Yazar Orhan Kemal ile tanışma hikâyesi kütüphane sayesindedir. Kütüphanede görev yaptığı yıllarda, yazar Orhan Kemal kütüphaneye okuyucu olarak gelir ve iki usta yazar bu vesileyle kütüphanede tanışır, dost olur.

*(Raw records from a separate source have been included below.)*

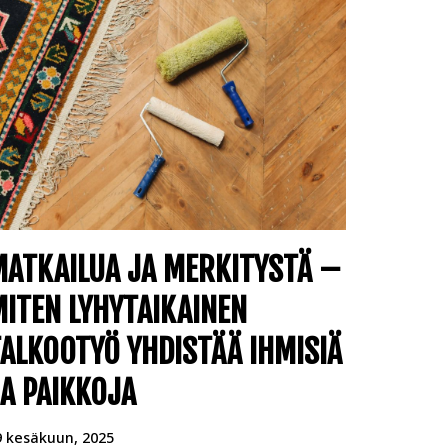
MATKAILUA JA MERKITYSTÄ –
ITEN LYHYTAIKAINEN
ALKOOTYÖ YHDISTÄÄ IHMISIÄ
A PAIKKOJA
9 kesäkuun, 2025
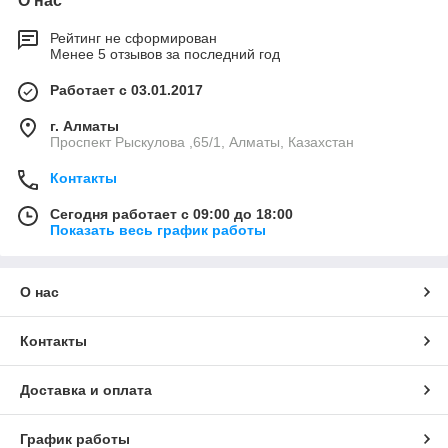
О нас
Рейтинг не сформирован
Менее 5 отзывов за последний год
Работает с 03.01.2017
г. Алматы
Проспект Рыскулова ,65/1, Алматы, Казахстан
Контакты
Сегодня работает с 09:00 до 18:00
Показать весь график работы
О нас
Контакты
Доставка и оплата
График работы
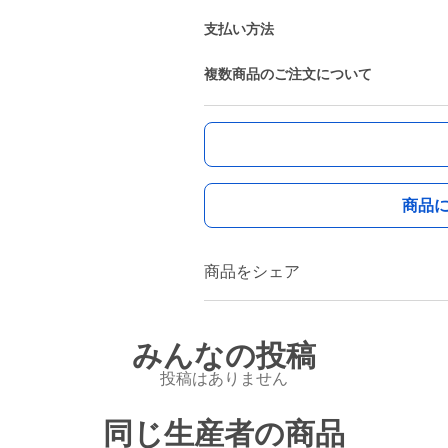
支払い方法
複数商品のご注文について
商品
商品をシェア
みんなの投稿
投稿はありません
同じ生産者の商品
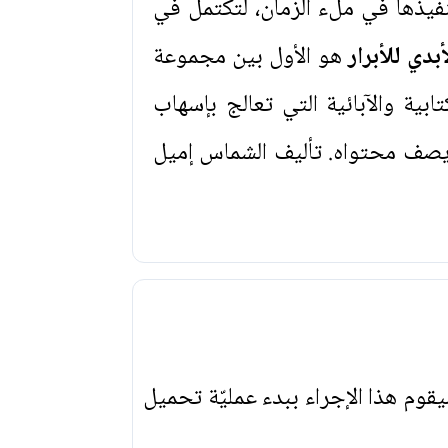
فيذها في ملء الزمان، لتكتمل في
دي للأبرار
هو الأول بين مجموعة
ية والآبائية التي تعالج بإسهاب
يصف محتواه. تأليف الشماس إميل
يقوم هذا الإجراء ببدء عمليّة تحميل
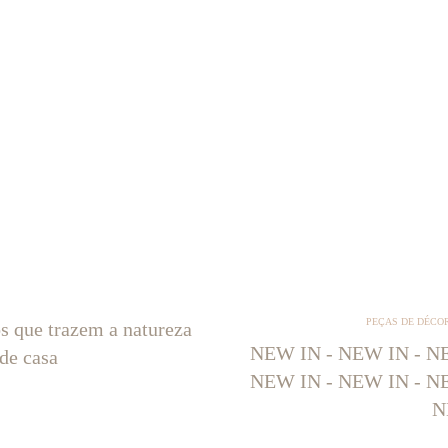
PEÇAS DE DÉCO
os que trazem a natureza
NEW IN - NEW IN - NE
 de casa
NEW IN - NEW IN - NE
N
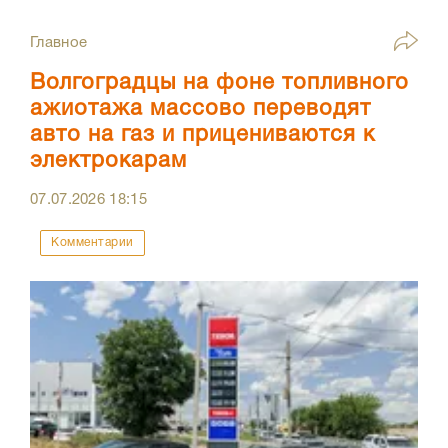
Главное
Волгоградцы на фоне топливного
ажиотажа массово переводят
авто на газ и прицениваются к
электрокарам
07.07.2026
18:15
Комментарии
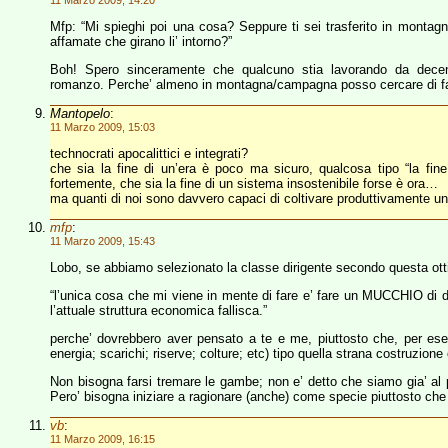
11 Marzo 2009, 14:20
Mfp: “Mi spieghi poi una cosa? Seppure ti sei trasferito in monta
affamate che girano li’ intorno?”
Boh! Spero sinceramente che qualcuno stia lavorando da decenni
romanzo. Perche’ almeno in montagna/campagna posso cercare di far 
Mantopelo
:
11 Marzo 2009, 15:03
technocrati apocalittici e integrati?
che sia la fine di un’era è poco ma sicuro, qualcosa tipo “la fine 
fortemente, che sia la fine di un sistema insostenibile forse è ora…
ma quanti di noi sono davvero capaci di coltivare produttivamente un
mfp
:
11 Marzo 2009, 15:43
Lobo, se abbiamo selezionato la classe dirigente secondo questa otti
“l’unica cosa che mi viene in mente di fare e’ fare un MUCCHIO di de
l’attuale struttura economica fallisca.”
perche’ dovrebbero aver pensato a te e me, piuttosto che, per esem
energia; scarichi; riserve; colture; etc) tipo quella strana costruzione
Non bisogna farsi tremare le gambe; non e’ detto che siamo gia’ al pu
Pero’ bisogna iniziare a ragionare (anche) come specie piuttosto che 
vb
:
11 Marzo 2009, 16:15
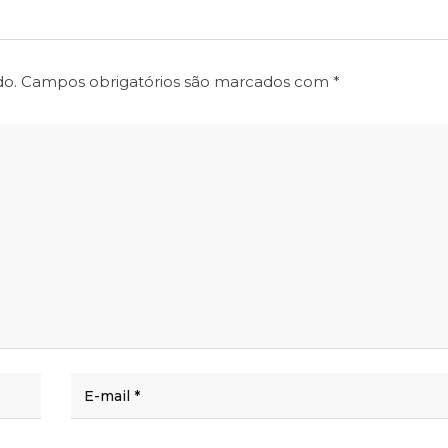
do.
Campos obrigatórios são marcados com
*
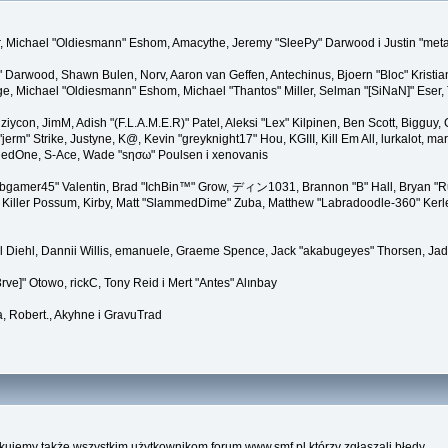
ner, Michael "Oldiesmann" Eshom, Amacythe, Jeremy "SleePy" Darwood i Justin "met
" Darwood, Shawn Bulen, Norv, Aaron van Geffen, Antechinus, Bjoern "Bloc" Kristi
 Michael "Oldiesmann" Eshom, Michael "Thantos" Miller, Selman "[SiNaN]" Eser, Th
 ziycon, JimM, Adish "(F.L.A.M.E.R)" Patel, Aleksi "Lex" Kilpinen, Ben Scott, Biggu
" Strike, Justyne, K@, Kevin "greyknight17" Hou, KGIII, Kill Em All, lurkalot, marga
, RedOne, S-Ace, Wade "sησω" Poulsen i xenovanis
gamer45" Valentin, Brad "IchBin™" Grow, ディン1031, Brannon "B" Hall, Bryan "Run
Killer Possum, Kirby, Matt "SlammedDime" Zuba, Matthew "Labradoodle-360" Kerle, 
el Diehl, Dannii Willis, emanuele, Graeme Spence, Jack "akabugeyes" Thorsen, Jad
ve]" Otowo, rickC, Tony Reid i Mert "Antes" Alınbay
, Robert., Akyhne i GravuTrad
kujemy także wszystkim użytkownikom forum www.smf.pl którzy zgłaszali błędy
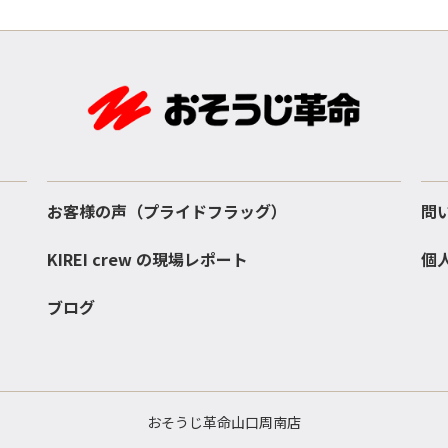
お客様の声（プライドフラッグ）
問
KIREI crew の現場レポート
個
ブログ
おそうじ革命山口周南店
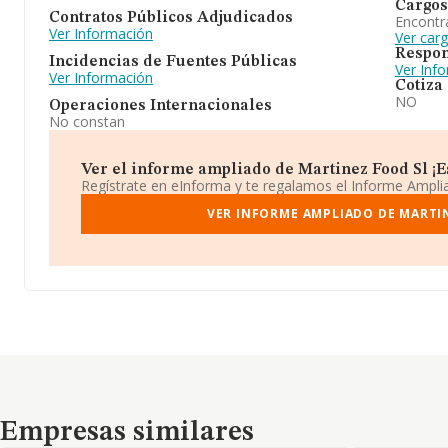
Cargos
Contratos Públicos Adjudicados
Encontr
Ver Información
Ver car
Respon
Incidencias de Fuentes Públicas
Ver Inf
Ver Información
Cotiza
NO
Operaciones Internacionales
No constan
Ver el informe ampliado de Martinez Food Sl ¡Es
Regístrate en eInforma y te regalamos el Informe Ampl
VER INFORME AMPLIADO DE MARTI
Empresas similares
Empresas similares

1943 yılında Orhan Kemal Bursa Cezaevi’nden tahliye olup memleketi Adana’ya döner.  Günlerden bir gün yolu Ramazanoğlu Kütüphanesine düşer. Kütüphaneden “Goriot Baba” kitabını ödünç almak ister. Kütüphanede dışarıya ödünç verilmeyen edebi eserlerdendir istediği kitap. Yaşar Kemal inisiyatif kullanarak Orhan Kemal’e on beş günlüğüne kitabı ödünç verir. Orhan Kemal 12 yaş büyüktür ama aralarındaki yaş farkı dostluklarına engel olmaz. Yaşar Kemal, Orhan Kemal’i yazdığı eserlerinden iyi tanır ve onun hayranıdır. Sıkı ve uzun sürecek bir dostluk o gün kütüphanede başlar. Yaşar Kemal hikâyelerini yazdıkça Orhan Kemal’e okutur. Kimi zaman dolaşa dolaşa yüksek sesle okur, usta yazardan yazdıklarına dair görüşler alır. Önerileri doğrultusunda düzeltmeler yaparak yazmaya devam eder.” 2

O yıl Yaşar Kemal için yıldızının parladığı bir yıldır, kütüphanede iş edinmesi, Orhan Kemal’le dostluğu, bu da yetmezmiş gibi Arif Dino gibi muhteşem bir insandan resim dersleri alması. Halk evinin bahçesinde ilk kez resim yaparken gördüğü ve hayran olduğu Arif Dino ile dostluğu tam on yedi yıl sürer. Yazının başına koyduğumuz küçük öyküde bahsi geçen savcının tavsiyesi üzerine artık Adana’da kalamayacağını anlayan Kemal, göçe karar verir. Göç dediğimize bakmayın annesinin onun için diktiği muşamba bir torbaya; daktilosunu, jandarmadan kurtarabildiği bir kısım derlemesini ki çoğu Jandarma tarafından toplanıp yakılmıştı, Arif Dino’nun ona armağan ettiği iki resim koyar…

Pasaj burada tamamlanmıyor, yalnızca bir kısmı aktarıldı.